# 7 hour layover in Reykjavick



## JackieD (Sep 15, 2013)

Hello,
I'm looking at flights that either have a 1 hr layover in Reykjavick or 7.25 hrs.  If we take the 7.25 layover...any suggestions about leaving the airport and sightseeing for a couple of hours? Or is it too much hassle and too little time?  Also, it would be in June.

Thanks!
jackie


----------



## 55plus (Sep 15, 2013)

I've been to Reykjavick, Iceland, dozens of times while in the Air Force. It a very interesting and beautiful city and country, and is (or was) expensive to live as compared to the US. The last time I was there was in the late '80s so I'm sure a lot has changed since then. I have no idea what to recommend today. If it were me I'd take the longer layover and venture out and about. You'll always have those memories, experience and photos to look back on, and able to add Iceland to your list of countries visited. Most Americans can't day that.


----------



## optimist (Sep 15, 2013)

Go  to the Blue Lagoon...  It is a geothermal spa not far from the airport, the most gorgeous otherworldly place, and a perfect place to relax for a couple of hours.

http://www.bluelagoon.com


----------



## dannhardt (Sep 22, 2013)

*Blue Lagoon is worth the trip*

We just returned from Iceland and the Blue Lagoon was our first stop from the airport.  We arranged for a bus service to pick us up at the airport and take us to the Blue Lagoon and then take us to Reykjavik. Some people were taking the bus shuttle to the airport though.  Check the bus times, there are a couple that do the run but they all have set times.  Definately worth the 'hassle'.


----------



## Gophesjo (Sep 22, 2013)

I have a friend from Iceland who I asked about a seven hour layover.  The first thing he said also was, "tell them to visit the Blue Lagoon."  (He did say that it can be a bit pricey, but is worth it.)  He said that the trip to downtown Rejkiavik would take about an hour, and said get a car if that is what you do, as public transportation would take too much time out of the seven hours.  BTW, he said the Blue Lagoon is between the airport and center city Rejkiavik.


----------



## falmouth3 (Sep 22, 2013)

My suggestions as well.  The Blue Lagoon is different from anything else you've ever done in your life.

Sue


----------



## JackieD (Sep 23, 2013)

Thank you so much for the replies!  I was just coming back to ask more questions.  If we are flying on the same airline (Icelandair) from Europe and it continues on 7.25 hrs later....I'm assuming (which you know what they say...) that once our luggage is checked in at our departing airport, we will not have to claim it and have it before our flight leaves to U.S.  Is this a correct thought??  Still trying to figure out the details of our entire trip.  Your help is greatly appreciated!
Jackie


----------



## JackieD (Oct 4, 2013)

dannhardt said:


> We just returned from Iceland and the Blue Lagoon was our first stop from the airport.  We arranged for a bus service to pick us up at the airport and take us to the Blue Lagoon and then take us to Reykjavik. Some people were taking the bus shuttle to the airport though.  Check the bus times, there are a couple that do the run but they all have set times.  Definately worth the 'hassle'.

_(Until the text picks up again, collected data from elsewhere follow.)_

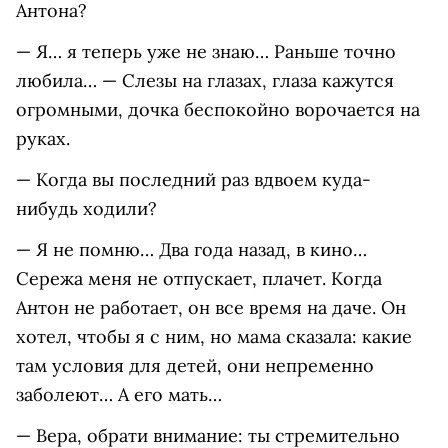
Антона?
— Я… я теперь уже не знаю… Раньше точно
любила… — Слезы на глазах, глаза кажутся
огромными, дочка беспокойно ворочается на
руках.
— Когда вы последний раз вдвоем куда-
нибудь ходили?
— Я не помню… Два года назад, в кино…
Сережа меня не отпускает, плачет. Когда
Антон не работает, он все время на даче. Он
хотел, чтобы я с ним, но мама сказала: какие
там условия для детей, они непременно
заболеют… А его мать…
— Вера, обрати внимание: ты стремительно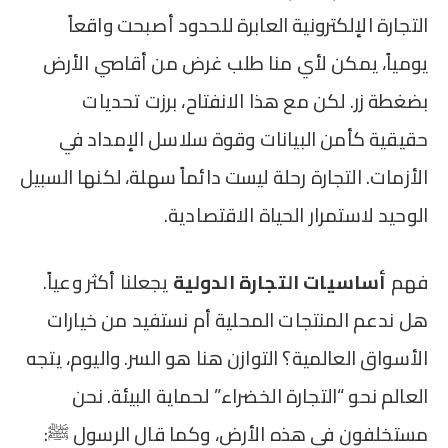
التجارة الإلكترونية العابرة للحدود أصبحت واقعاً
يومياً، يمكن لأي منا طلب غرض من أقاصي الأرض
بضغطة زر. لكن مع هذا الانفتاح، برزت تحديات
حقيقية كأمن البيانات وقوة سلاسل الإمداد في
الأزمات. التجارة رحلة ليست دائماً سهلة، لكنها السبيل
الوحيد لاستمرار الحياة الاقتصادية.
فهم
أساسيات التجارة الدولية
يجعلنا أكثر وعياً.
هل ندعم المنتجات المحلية أم نستفيد من خيارات
الأسواق العالمية؟ التوازن هنا هو السر. واليوم، يتجه
العالم نحو “التجارة الخضراء” لحماية البيئة. نحن
مستخلفون في هذه الأرض، وكما قال الرسول ﷺ: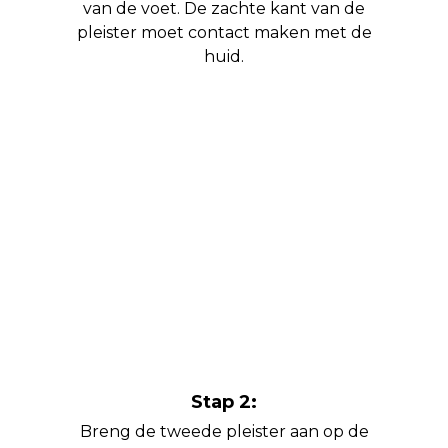
van de voet. De zachte kant van de
pleister moet contact maken met de
huid.
Stap 2:
Breng de tweede pleister aan op de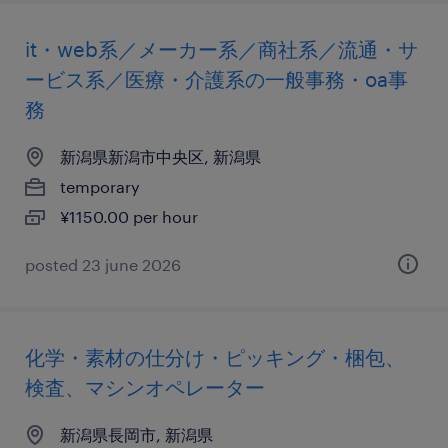
it・web系／メーカー系／商社系／流通・サ
ービス系／医療・介護系の一般事務・oa事
務
新潟県新潟市中央区, 新潟県
temporary
¥1150.00 per hour
posted 23 june 2026
化学・素材の仕分け・ピッキング・梱包、
検査、マシンオペレーター
新潟県長岡市, 新潟県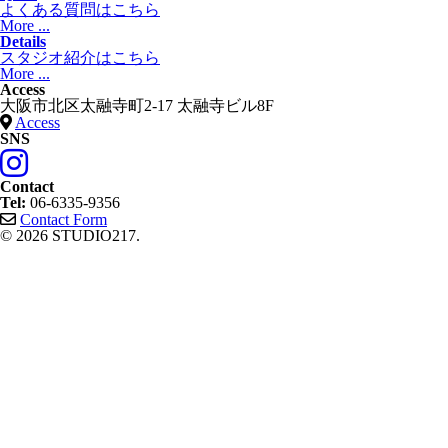
よくある質問はこちら
More ...
Details
スタジオ紹介はこちら
More ...
Access
大阪市北区太融寺町2-17 太融寺ビル8F
Access
SNS
Contact
Tel:
06-6335-9356
Contact Form
© 2026 STUDIO217.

I booked our flights! so we'll have a 7.25 hr layover.  Verified with the airline that yes our bags will be checked all the way through to our final destination and no need to claim before connecting flight.  Do you remember the name of the bus service you used?  I don't want to rely on a public shuttle and I've been looking into car rentals and so far haven't located one that has cars available for our day 

Thanks!


----------



## cotraveller (Oct 5, 2013)

I think you made a good choice.  We flew Denver to London this past June on Icelandair with about a 1 hour connection in Reykjavík.  All we did was get off the plane, wait in the airport concourse for our connecting flight, and reboard the same plane.  I'm not sure why we had to get off and then back on since it was the same airplane. Only the flight number was different.

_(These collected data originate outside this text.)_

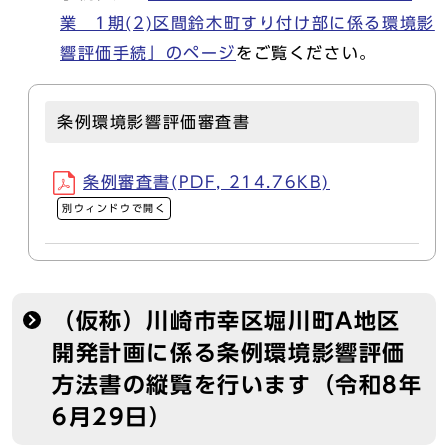
業 1期(2)区間鈴木町すり付け部に係る環境影
響評価手続」のページ
をご覧ください。
条例環境影響評価審査書
条例審査書(PDF, 214.76KB)
別ウィンドウで開く
（仮称）川崎市幸区堀川町A地区
開発計画に係る条例環境影響評価
方法書の縦覧を行います（令和8年
6月29日）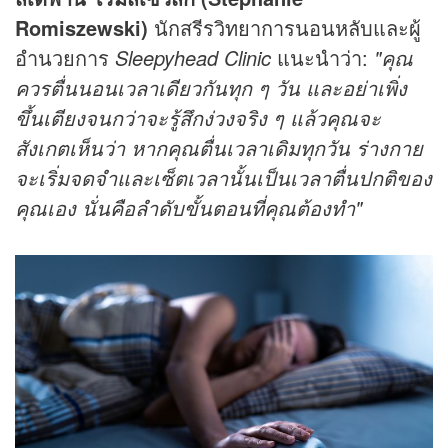
Romiszewski)
นักสรีรวิทยาการนอนหลับและผู้
อำนวยการ
Sleepyhead Clinic
แนะนำว่า:
"คุณ
ควรตื่นนอนเวลาเดียวกันทุก ๆ วัน และอย่าเพิ่ง
ขึ้นเตียงจนกว่าจะรู้สึกง่วงจริง ๆ แล้วคุณจะ
สังเกตเห็นว่า หากคุณตื่นเวลาเดิมทุกวัน ร่างกาย
จะเริ่มจดจำและเซ็ตเวลานั้นเป็นเวลาตื่นปกติของ
คุณเอง นั่นคือลำดับขั้นตอนที่คุณต้องทำ"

I decided later that what we should have done was taken a 2 or 3 day layover and seen some of Iceland.  I believe Icelandair offers that option at no additional charge.


----------



## JackieD (Oct 6, 2013)

I think we made the right decision too.  I believe Icelandair does do the free 2-3 day stopover and that would be good but we'll be ending a 15 day Europe trip and that long stop is on our way back. Time/scheduling just didn't permit staying longer.  We just want a little taste of the country.  We are flying Denver - Paris and their price couldn't be beat!


----------



## optimist (Oct 6, 2013)

JackieD said:


> I think we made the right decision too.  I believe Icelandair does do the free 2-3 day stopover and that would be good but we'll be ending a 15 day Europe trip and that long stop is on our way back. Time/scheduling just didn't permit staying longer.  We just want a little taste of the country.  We are flying Denver - Paris and their price couldn't be beat!

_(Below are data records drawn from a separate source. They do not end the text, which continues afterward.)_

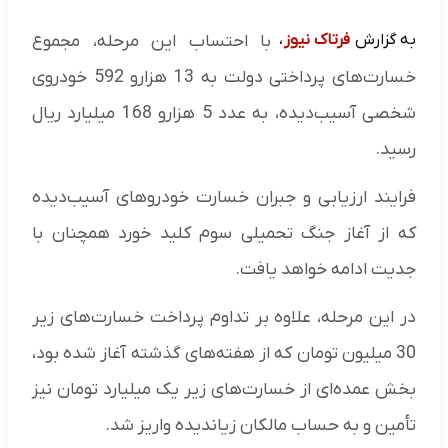
به گزارش
فرتاک نیوز
،
با احتساب این مرحله، مجموع
خسارت‌های پرداختی دولت به 13 هزارو 592 خودروی
شخصی آسیب‌دیده، به عدد 5 هزارو 168 میلیارد ریال
رسید.
فرایند ارزیابی و جبران خسارت خودروهای آسیب‌دیده
که از آغاز جنگ تحمیلی سوم کلید خورد همچنان با
جدیت ادامه خواهد یافت.
در این مرحله، علاوه بر تداوم پرداخت خسارت‌های زیر
30 میلیون تومان که از هفته‌های گذشته آغاز شده بود،
بخش عمده‌ای از خسارت‌های زیر یک میلیارد تومان نیز
تأمین و به حساب مالکان زیاندیده واریز شد.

That is how we ended up seeing Iceland - on our way to Paris.  Their prices were great and it was an added perk, three nights stop over at no extra cost. 
What a great country - such unusual scenery that I have never seen anywhere else.


----------



## cotraveller (Oct 7, 2013)

JackieD said:


> I think we made the right decision too.  I believe Icelandair does do the free 2-3 day stopover and that would be good but we'll be ending a 15 day Europe trip and that long stop is on our way back. Time/scheduling just didn't permit staying longer.  We just want a little taste of the country.  We are flying Denver - Paris and their price couldn't be beat!



We were flying to London at the start of a Princess cruise.  A multi day layover at the start of the trip would have worked fine for us.  At the end we are usually ready to come home, I wouldn't want to tack on a few days.

Since Icelandair started flying out of Denver they have some good connections all over Europe and definitely good prices.  We took advantage of a Princess Cruise $500 off air special and flew Business Class.  That sure makes those long flights more tolerable.  Icelandair Business Class (they called it Saga Class) is about like domestic First Class.  No comparison to International Business Class on other airlines but still a big improvement over coach.


----------



## JackieD (Oct 7, 2013)

Fred, that would be heavily to fly Saga...not going to happen with 3 'kids' (21, 18, 14) into tow.  However, on one leg, seat selection allowed me to select seats in Economy plus- (paid for economy).  Their own seat map doesn't show it as Econ+ but Seat Guru does.   I called the airline and they said we 'could' be moved.  Their policy on ANY seats is that you could be moved.  I'm leaning towards moving to the Economy just to try to insure we sit together....  Dreamin' about 1st class though....


----------